Bajki z dzieciństwa pamiętam przede wszystkim tak: wpadające w ucho piosenki, istotne lekcje na temat moralności i rozmaite przygody głównie białych bohaterów. Ku mojemu pozytywnemu zdziwieniu, taka formuła na szczęście coraz szybciej odchodzi w zapomnienie, bajki są coraz bardziej różnorodne, a twórcy myślą o odpowiedniej reprezentacji i przekazują istotne lekcje. W nowej animacji Netflixa Morska bestia główna bohaterka oprócz gigantycznych potworów mierzy się przede wszystkim z siłą propagandy.

Morska bestia została wyreżyserowana przez przez Chrisa Williamsa, współautora Vaiany Wielkiej szóstki, która zdobyła Oscara. Film opowiada historię dawnego królestwa, które toczyło nieustanną walkę z gigantycznymi, groźnymi potworami morskimi. Maisie Bramble – sierota, która straciła rodziców w walce z bestiami – ma obsesję na punkcie łowców morskich potworów. Marzy o karierze łowczyni, więc zakrada się na statek myśliwski, by rozpocząć swoją wielką przygodę.

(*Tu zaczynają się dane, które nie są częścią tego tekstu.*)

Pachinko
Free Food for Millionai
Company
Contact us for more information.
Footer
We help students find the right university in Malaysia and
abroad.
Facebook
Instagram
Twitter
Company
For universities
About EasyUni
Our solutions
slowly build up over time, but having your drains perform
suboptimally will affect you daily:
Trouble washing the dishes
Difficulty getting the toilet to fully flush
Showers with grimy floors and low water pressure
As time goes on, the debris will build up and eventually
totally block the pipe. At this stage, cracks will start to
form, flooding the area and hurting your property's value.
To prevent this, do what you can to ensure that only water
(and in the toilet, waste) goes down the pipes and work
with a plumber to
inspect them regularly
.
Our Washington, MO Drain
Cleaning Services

Akcja filmu osadzona jest w jednej z wielu luźnych wersji XVII-wiecznej Europy, przez co można by się spodziewać, że Morska bestia pójdzie w ślady innych dzieł fantasy, jak Władca pierścieni czy Gra o tron i wypełni obsadę głównie białymi mężczyznami, by zostać wiernym europejskiej historii. Przecież to właśnie białym heteroseksualnym mężczyznom najczęściej pozwalano sprawować władzę, dlatego zapisali się na kartach historii jako bohaterowie, a kobiety i osoby o innej rasie lub etniczności są w dużej mierze zapomniane. Nic bardziej mylnego, bo Morska bestia idzie w przeciwnym kierunku. Załoga legendarnego statku „Niezwyciężony” jest bardzo różnorodna, z czarną główną bohaterką Maisie na czele.

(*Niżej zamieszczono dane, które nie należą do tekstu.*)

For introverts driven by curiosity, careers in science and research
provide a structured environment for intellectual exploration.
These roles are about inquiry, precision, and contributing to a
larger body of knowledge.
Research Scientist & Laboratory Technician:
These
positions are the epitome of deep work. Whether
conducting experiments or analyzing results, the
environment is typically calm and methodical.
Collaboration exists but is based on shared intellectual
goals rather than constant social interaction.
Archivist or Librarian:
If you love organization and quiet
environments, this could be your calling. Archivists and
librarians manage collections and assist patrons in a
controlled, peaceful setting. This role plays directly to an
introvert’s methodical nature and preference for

Przy każdej próbie wprowadzenia większej różnorodności na ekrany, zwłaszcza w przypadku filmu z aktorami nieanimowanego, podnoszą się krzyki na temat końca wolności artystycznej, a nawet fałszowaniu historii w imię poprawności politycznej czy dyskryminacji białych facetów. W przypadku takiej Gry o tron czy Władcy pierścieni można ten zarzut łatwo odrzucić, bo świat tam przedstawiony zawiera smoki, ogry i magiczne przedmioty. Skoro większość uniwersum jest zmyślona, co tak naprawdę powstrzymuje nas przed złożeniem wielorasowej i wieloetnicznej obsady? Odpowiedź jest prosta: nasze bardzo teraźniejsze uprzedzenia. Temat robi się bardziej skomplikowany w przypadku filmów czy seriali historycznych, na które patrzymy w zdecydowanie bardziej realistyczny sposób, jakby faktycznie miały wiernie przedstawiać przeszłość. Pamiętam międzynarodową aferę związaną z obsadą serialu Anne Boleyn (2021), w którym tytułową rolę zagrała czarna aktorka Jodie Turner-Smith. Informacja ta spotkała się z natychmiastową reakcją nie tylko publiczności, ale i krytyków filmowych, którzy otwarcie sprzeciwiali się temu, by niebiała kobieta została obsadzona w roli królowej Tudorów. Prawda jest taka, że filmy historyczne w dalszym ciągu są jedynie umowną wizją przeszłości, jaką oferuje nam reżyser lub reżyserka bardziej na podstawie naszych wyobrażeń na temat danych czasów niż konkretnych faktów. XV-wieczni dworzanie i dworzanki mieli zdecydowanie większe problemy z higieną niż jest to nam przedstawiane, w filmach i serialach o Tudorach wszyscy są zazwyczaj młodzi, piękni, czyści i umalowani, natomiast w rzeczywistość mocno odbiegała od tego wyobrażenia. Samemu Henrykowi VII przez znaczą część dorosłego życia dokuczała jątrząca się w nodze rana, a później i otyłość. Ciekawe, że gdy mówimy o kolorze skóry aktorki lub aktora tak łatwo znaleźć zagorzałych obrońców dokładności historycznej, a w przypadku wieku czy czystości mało kogo to interesuje.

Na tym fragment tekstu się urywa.